The centre of the chart will be the position in the sky directly overhead, marked on the chart as the Zenith (in red). First we need to find some familiar objects so we can get our bearings. The Pole Star Polaris can be easily found by first finding the familiar shape of the Great Bear ‘Ursa Major' that is also sometimes called the Plough or even the Big Dipper by the Americans. Ursa Major is visible throughout the year from Britain and is always quite easy to find. This month it is almost directly overhead. Look for the distinctive saucepan shape, four stars forming the bowl and three stars forming the handle. Follow an imaginary line, up from the two stars in the bowl furthest from the handle. These will point the way to Polaris which will be to the north of overhead at about 50º above the northern horizon. Polaris is the only moderately bright star in a fairly empty patch of sky. When you have found Polaris turn completely around and you will be facing south. To use this chart, position yourself looking south and hold the chart above your eyes.

Planets observable in the evening sky: Venus and Jupiter.
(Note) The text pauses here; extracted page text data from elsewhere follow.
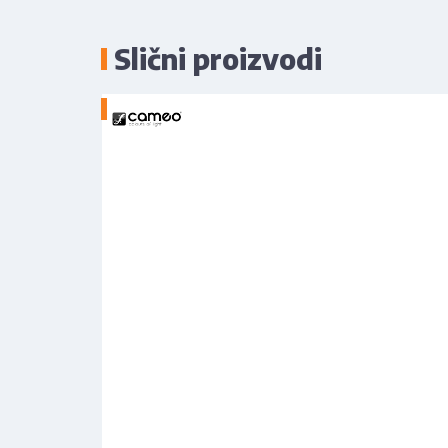
Slični proizvodi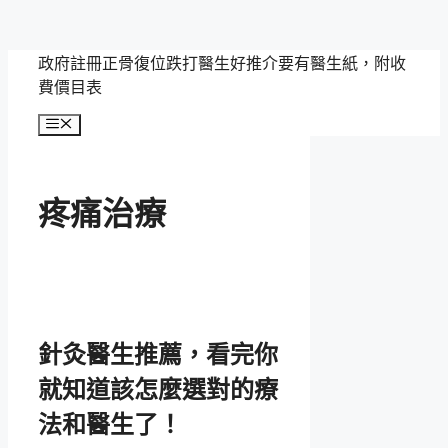
跳
政府註冊正骨復位跌打醫生好推介要有醫生紙，附收
至
費價目表
主
選
要
單
內
容
疼痛治療
針灸醫生推薦，看完你
就知道該怎麼選對的療
法和醫生了！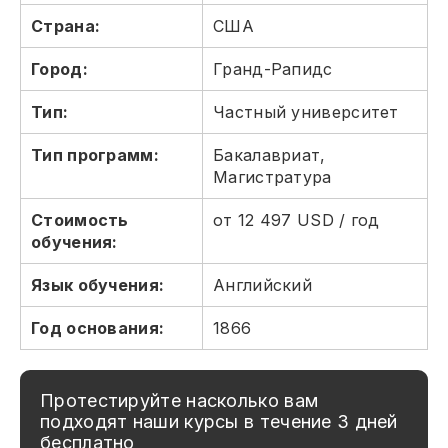
Страна:
США
Город:
Гранд-Рапидс
Тип:
Частный университет
Тип программ:
Бакалавриат,
Магистратура
Стоимость
от 12 497 USD / год
обучения:
Язык обучения:
Английский
Год основания:
1866
Протестируйте насколько вам
подходят наши курсы в течение 3 дней
бесплатно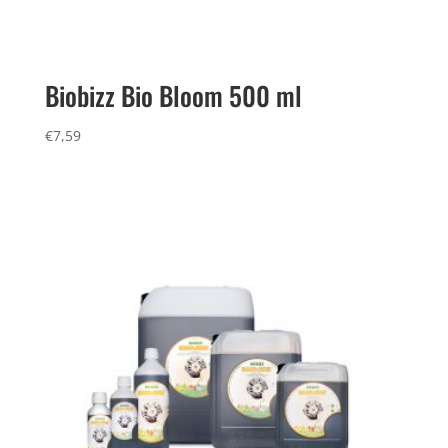
Biobizz Bio Bloom 500 ml
€
7,59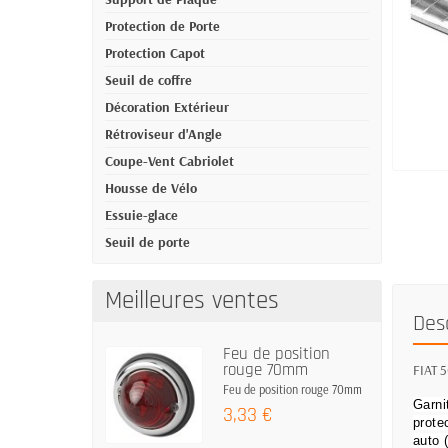
Protection de Porte
Protection Capot
Seuil de coffre
Décoration Extérieur
Rétroviseur d'Angle
Coupe-Vent Cabriolet
Housse de Vélo
Essuie-glace
Seuil de porte
Meilleures ventes
Des
Feu de position
rouge 70mm
FIAT 5
Feu de position rouge 70mm
Garni
3,33 €
prote
auto 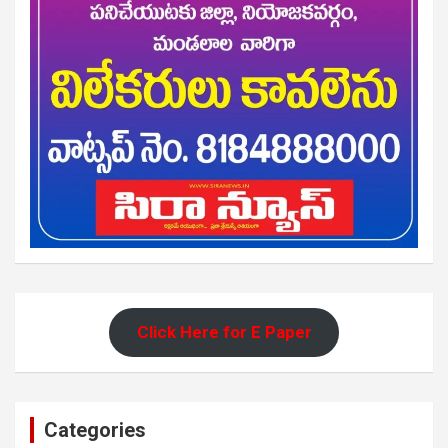
Click Here for E Paper
Categories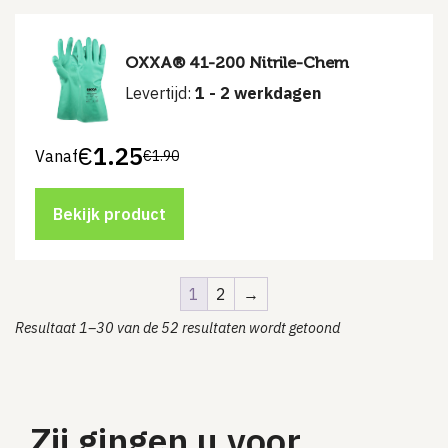
OXXA® 41-200 Nitrile-Chem
Levertijd:
1 - 2 werkdagen
€
1.25
Vanaf
€
1.90
Bekijk product
1
2
→
Resultaat 1–30 van de 52 resultaten wordt getoond
Zij gingen u voor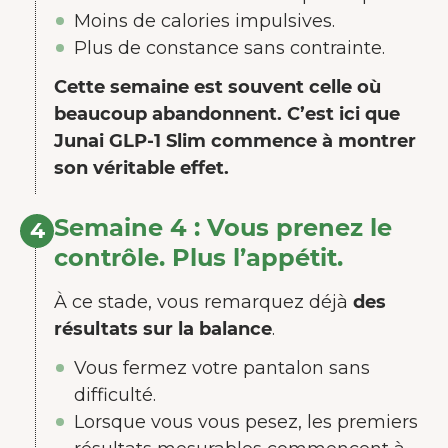
utilisateur.
En savoir plus sur les
Moins de calories impulsives.
cookies
Plus de constance sans contrainte.
Cette semaine est souvent celle où
Tout accepter
beaucoup abandonnent. C’est ici que
Accepter seulement les
Junai GLP-1 Slim commence à montrer
essentiels
son véritable effet.
Personnaliser
Semaine 4 : Vous prenez le
4
contrôle. Plus l’appétit.
À ce stade, vous remarquez déjà
des
résultats sur la balance
.
Vous fermez votre pantalon sans
difficulté.
Lorsque vous vous pesez, les premiers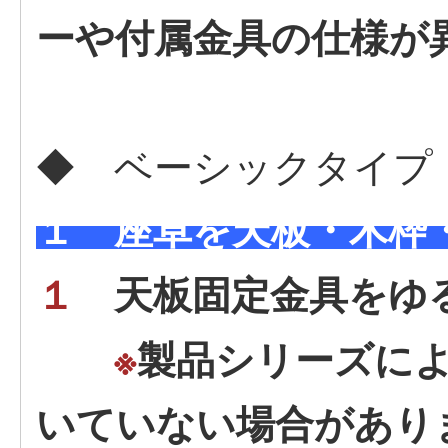
ーや付属金具の仕様が
◆ ベーシックタイプ
１ 座卓を天板・木枠
１
天板固定金具をゆ
※
製品シリーズに
いていない場合があり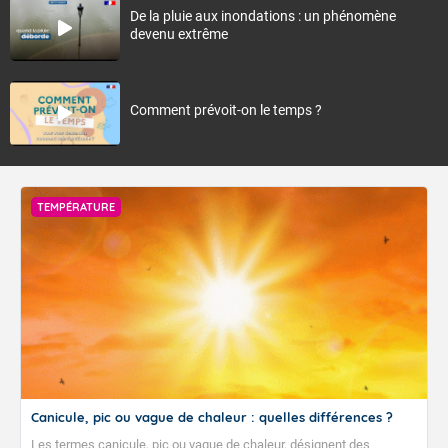
De la pluie aux inondations : un phénomène
devenu extrême
Comment prévoit-on le temps ?
TEMPÉRATURE
Canicule, pic ou vague de chaleur : quelles différences ?
Les termes canicule, pic ou vague de chaleur, désignent des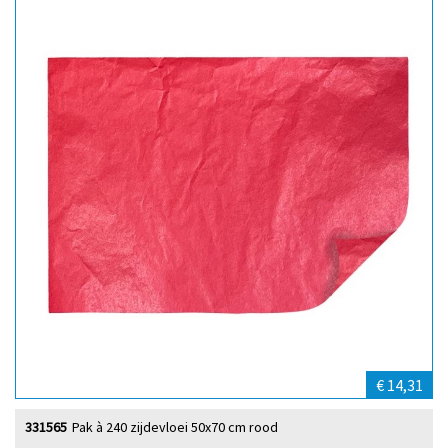
€ 14,31
331565
Pak à 240 zijdevloei 50x70 cm rood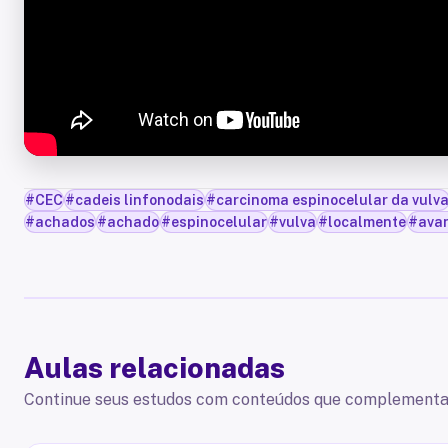
#
CEC
#
cadeis linfonodais
#
carcinoma espinocelular da vulv
#
achados
#
achado
#
espinocelular
#
vulva
#
localmente
#
ava
Aulas relacionadas
Continue seus estudos com conteúdos que complementa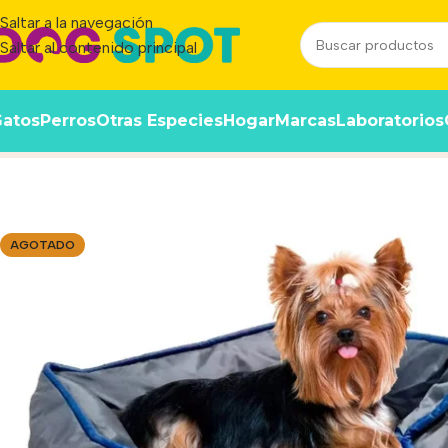
Saltar a la navegación
Saltar al contenido principal
atos
Perros
Otras Especies
Hogar
Marcas
Laboratorios
Inicio
/
Producto
/
Moises Perros Y Gatos King Queen Recta
AGOTADO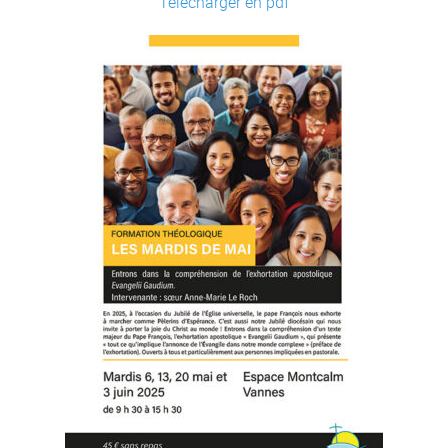
Télécharger en pdf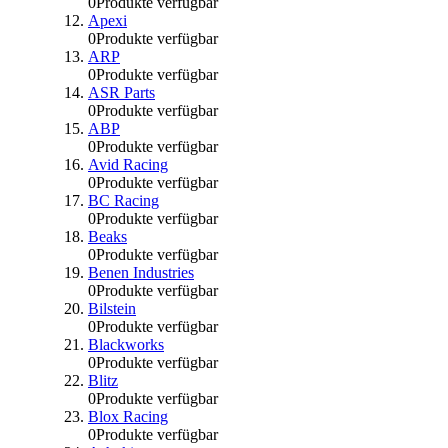
0
Produkte verfügbar
Apexi
0
Produkte verfügbar
ARP
0
Produkte verfügbar
ASR Parts
0
Produkte verfügbar
ABP
0
Produkte verfügbar
Avid Racing
0
Produkte verfügbar
BC Racing
0
Produkte verfügbar
Beaks
0
Produkte verfügbar
Benen Industries
0
Produkte verfügbar
Bilstein
0
Produkte verfügbar
Blackworks
0
Produkte verfügbar
Blitz
0
Produkte verfügbar
Blox Racing
0
Produkte verfügbar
Mars and Saturn will be in the early morning sky.



The Southern Night Sky during May 2018 at 22:00 BST

The chart above shows the night sky looking south at about 22:00 BST on 15th May. West is to the right and east to the left. The point in the sky directly overhead is known as the Zenith. It is shown (marked in red) at the upper centre of the chart. The curved brown line across the sky at the bottom is the Ecliptic or Zodiac. This is the imaginary line along which the Sun, Moon and planets appear to move across the sky. The constellations through which the ecliptic passes are known as the constellations of the ‘Zodiac'.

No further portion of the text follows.